Three nights in a row, I was woken by the moon. On the third night, I stood naked in the soft rain at 2 a.m. Seeing only shadows. While we sleep, I wonder how much is pouring into us? The amount of water that comes to us unnoticed.
As I watch moonlight and cottonwoods speak over a midnight drizzle, I thank the blue belly of light for knocking on my windowpane.
In the morning, I walked through an old burn site of 5,000 hectares. My feet sank into ash and rust-colored soil.Fingerprints coated in charcoal caught dust. My hands were covered in ancient rings.
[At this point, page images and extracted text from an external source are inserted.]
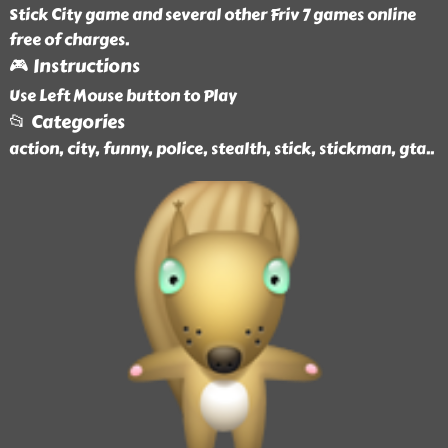
Stick City game and several other Friv 7 games online
free of charges.
🎮 Instructions
Use Left Mouse button to Play
📂 Categories
action, city, funny, police, stealth, stick, stickman, gta
..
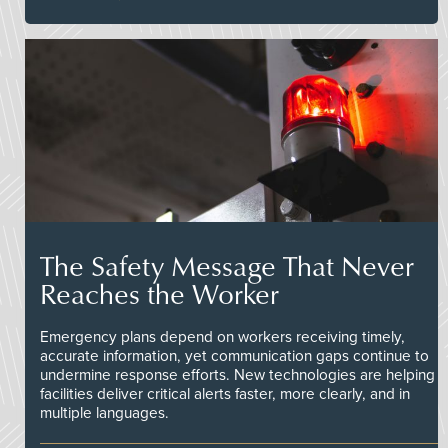
The Safety Message That Never
Reaches the Worker
Emergency plans depend on workers receiving timely,
accurate information, yet communication gaps continue to
undermine response efforts. New technologies are helping
facilities deliver critical alerts faster, more clearly, and in
multiple languages.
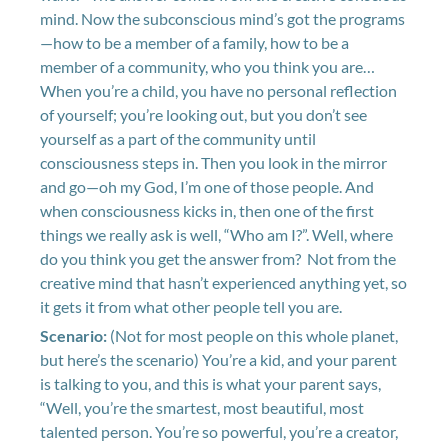
mind. Now the subconscious mind’s got the programs
—how to be a member of a family, how to be a
member of a community, who you think you are…
When you’re a child, you have no personal reflection
of yourself; you’re looking out, but you don’t see
yourself as a part of the community until
consciousness steps in. Then you look in the mirror
and go—oh my God, I’m one of those people. And
when consciousness kicks in, then one of the first
things we really ask is well, “Who am I?”. Well, where
do you think you get the answer from? Not from the
creative mind that hasn’t experienced anything yet, so
it gets it from what other people tell you are.
Scenario:
(Not for most people on this whole planet,
but here’s the scenario) You’re a kid, and your parent
is talking to you, and this is what your parent says,
“Well, you’re the smartest, most beautiful, most
talented person. You’re so powerful, you’re a creator,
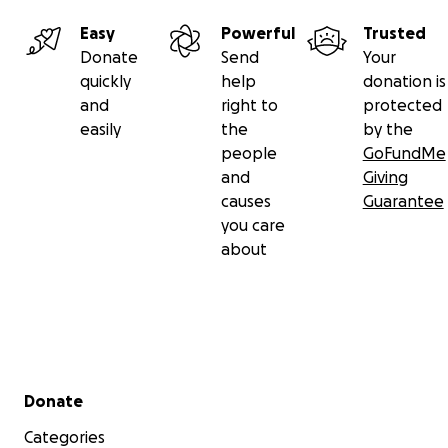
Easy
Powerful
Trusted
Donate
Send
Your
quickly
help
donation is
and
right to
protected
easily
the
by the
people
GoFundMe
and
Giving
causes
Guarantee
you care
about
Secondary menu
Donate
Categories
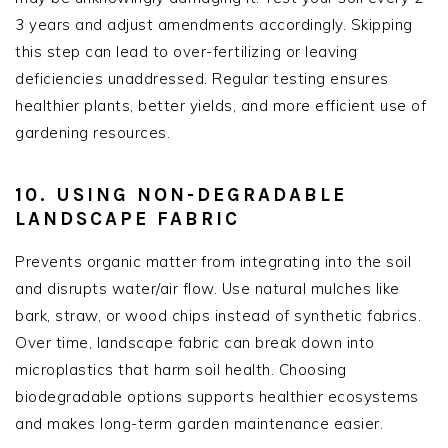
3 years and adjust amendments accordingly. Skipping
this step can lead to over-fertilizing or leaving
deficiencies unaddressed. Regular testing ensures
healthier plants, better yields, and more efficient use of
gardening resources.
10. USING NON-DEGRADABLE
LANDSCAPE FABRIC
Prevents organic matter from integrating into the soil
and disrupts water/air flow. Use natural mulches like
bark, straw, or wood chips instead of synthetic fabrics.
Over time, landscape fabric can break down into
microplastics that harm soil health. Choosing
biodegradable options supports healthier ecosystems
and makes long-term garden maintenance easier.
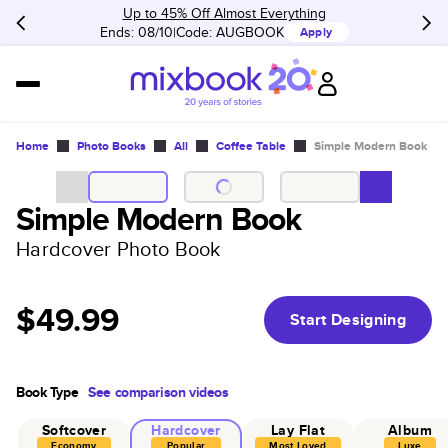
Up to 45% Off Almost Everything
Ends: 08/10
Code:
AUGBOOK
Apply
Home
Photo Books
All
Coffee Table
Simple Modern Book
Simple Modern Book
Hardcover Photo Book
$49.99
Start Designing
Book Type
See comparison videos
Softcover
Hardcover
Lay Flat
Album
Economy
Popular
Most Loved
Luxe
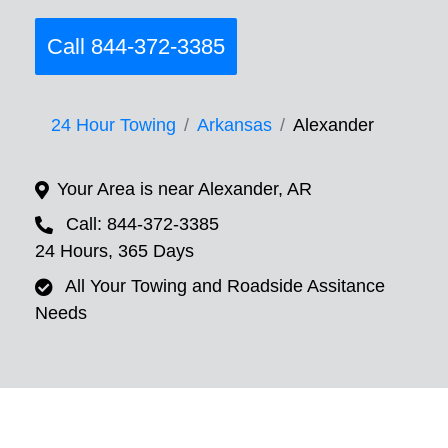
Call 844-372-3385
24 Hour Towing
Arkansas
Alexander
Your Area is near Alexander, AR
Call: 844-372-3385
24 Hours, 365 Days
All Your Towing and Roadside Assitance
Needs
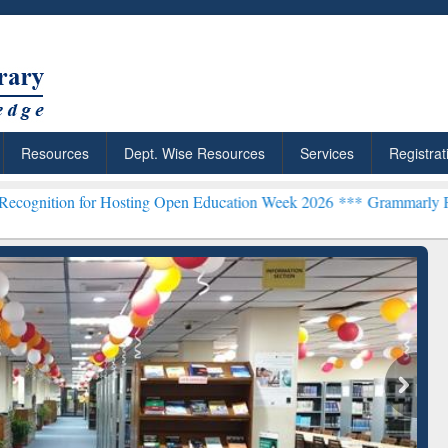
Resources
Dept. Wise Resources
Services
Registrat
or Hosting Open Education Week 2026 ***
Grammarly Premium (Edu) S
chRabbit: Citation-
Grammarly Premium (Edu)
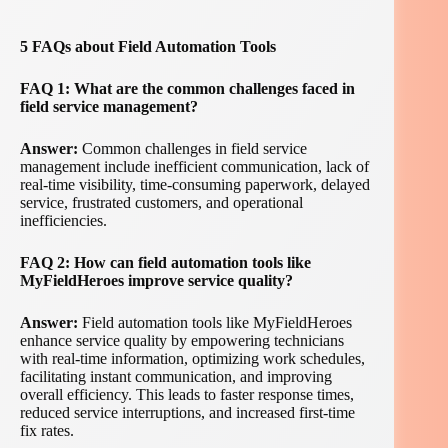
5 FAQs about Field Automation Tools
FAQ 1: What are the common challenges faced in
field service management?
Answer:
Common challenges in field service
management include inefficient communication, lack of
real-time visibility, time-consuming paperwork, delayed
service, frustrated customers, and operational
inefficiencies.
FAQ 2: How can field automation tools like
MyFieldHeroes improve service quality?
Answer:
Field automation tools like MyFieldHeroes
enhance service quality by empowering technicians
with real-time information, optimizing work schedules,
facilitating instant communication, and improving
overall efficiency. This leads to faster response times,
reduced service interruptions, and increased first-time
fix rates.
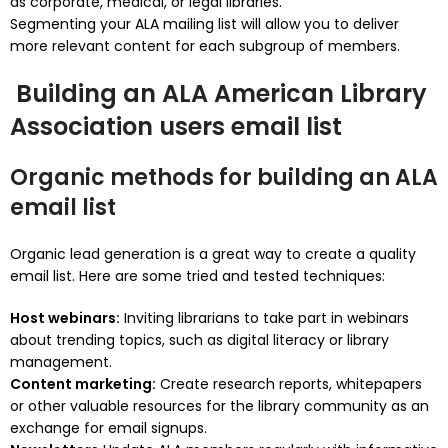
as corporate, medical, or legal libraries.
Segmenting your ALA mailing list will allow you to deliver
more relevant content for each subgroup of members.
Building an ALA American Library
Association users email list
Organic methods for building an ALA
email list
Organic lead generation is a great way to create a quality
email list.
Here are some tried and tested techniques:
Host webinars:
Inviting librarians to take part in webinars
about trending topics, such as digital literacy or library
management.
Content marketing:
Create research reports, whitepapers
or other valuable resources for the library community as an
exchange for email signups.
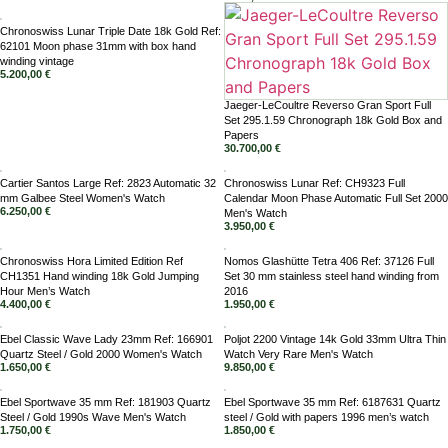
Chronoswiss Lunar Triple Date 18k Gold Ref:
62101 Moon phase 31mm with box hand
winding vintage
5.200,00
€
Jaeger-LeCoultre Reverso Gran Sport Full
Set 295.1.59 Chronograph 18k Gold Box and
Papers
30.700,00
€
Cartier Santos Large Ref: 2823 Automatic 32
Chronoswiss Lunar Ref: CH9323 Full
mm Galbee Steel Women's Watch
Calendar Moon Phase Automatic Full Set 2000
6.250,00
€
Men's Watch
3.950,00
€
Chronoswiss Hora Limited Edition Ref
Nomos Glashütte Tetra 406 Ref: 37126 Full
CH1351 Hand winding 18k Gold Jumping
Set 30 mm stainless steel hand winding from
Hour Men’s Watch
2016
4.400,00
€
1.950,00
€
Ebel Classic Wave Lady 23mm Ref: 166901
Poljot 2200 Vintage 14k Gold 33mm Ultra Thin
Quartz Steel / Gold 2000 Women's Watch
Watch Very Rare Men's Watch
1.650,00
€
9.850,00
€
Ebel Sportwave 35 mm Ref: 181903 Quartz
Ebel Sportwave 35 mm Ref: 6187631 Quartz
Steel / Gold 1990s Wave Men's Watch
steel / Gold with papers 1996 men’s watch
1.750,00
€
1.850,00
€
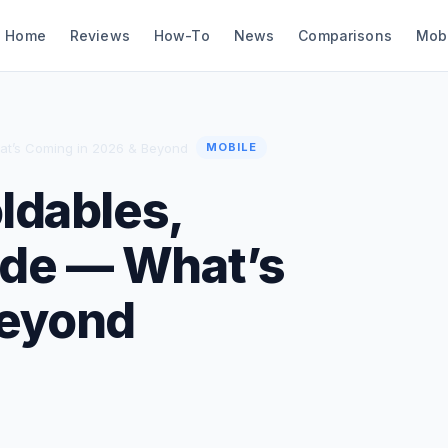
Home
Reviews
How-To
News
Comparisons
Mob
hat’s Coming in 2026 & Beyond
MOBILE
oldables,
ide — What’s
Beyond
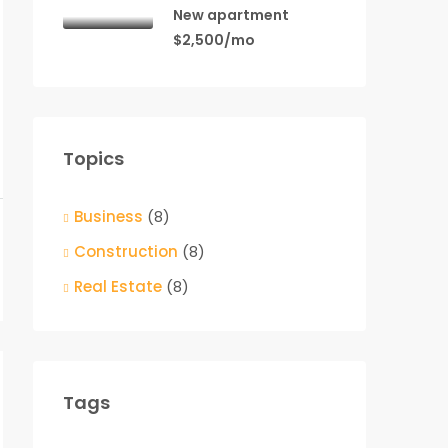
New apartment
$2,500/mo
Topics
Business
(8)
Construction
(8)
Real Estate
(8)
Tags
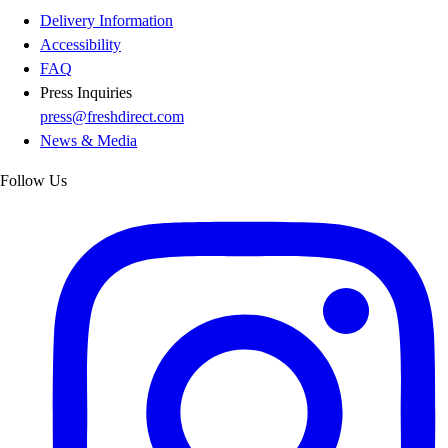
Delivery Information
Accessibility
FAQ
Press Inquiries
press@freshdirect.com
News & Media
Follow Us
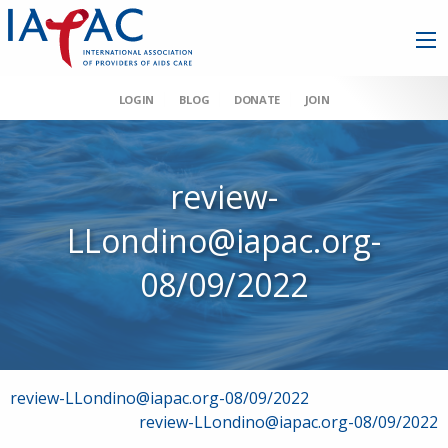
LOGIN
BLOG
DONATE
JOIN
review-
LLondino@iapac.org-
08/09/2022
Post
review-LLondino@iapac.org-08/09/2022
review-LLondino@iapac.org-08/09/2022
navigation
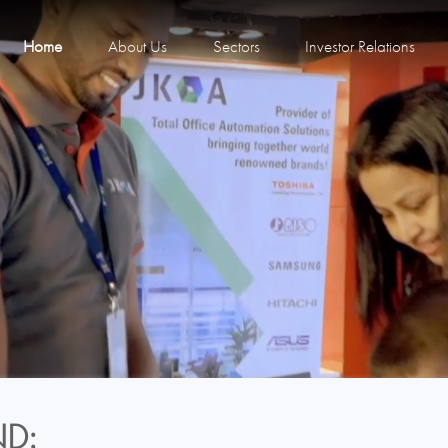
Home
About Us
Sectors
Investor Relations
D:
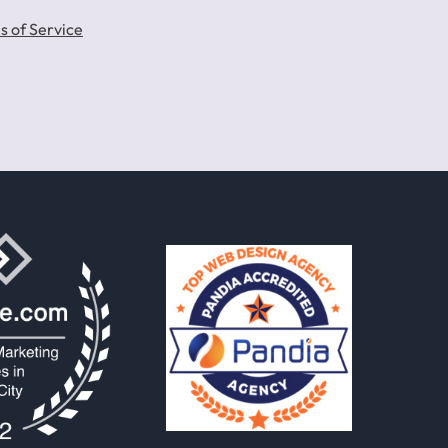
s of Service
Dark, burned ground reminded me that I stood among my ancestors. Caverns where their roots once anchored to the earth, black barked. Small and large bones were littered everywhere. Spines, young and old, spooned together. Ashen white jaw bones set in beds of blooming Golden Arrowleaf. Among the dead trees, there are morel mushrooms hidden in the shadows. Food and death are in the same palm.
I wanted to cry but I couldn't. From every bone sprang joy and beauty. New life was a given to everything. I watched the green throat of life take back the dead and spit her out in gold. Milling, granulating, inch by inch.
At times, I feel greedy, dry, rootless, asleep, helpless, hopeless and too restless to be loved as the earth loves me. I spin alone. Last night, in the middle of black ink, water, whispers, and tree talk, I felt roots burst through thin skin. In the darkest of nights, earth caught hold of me, refusing to let go. Teaching me of home.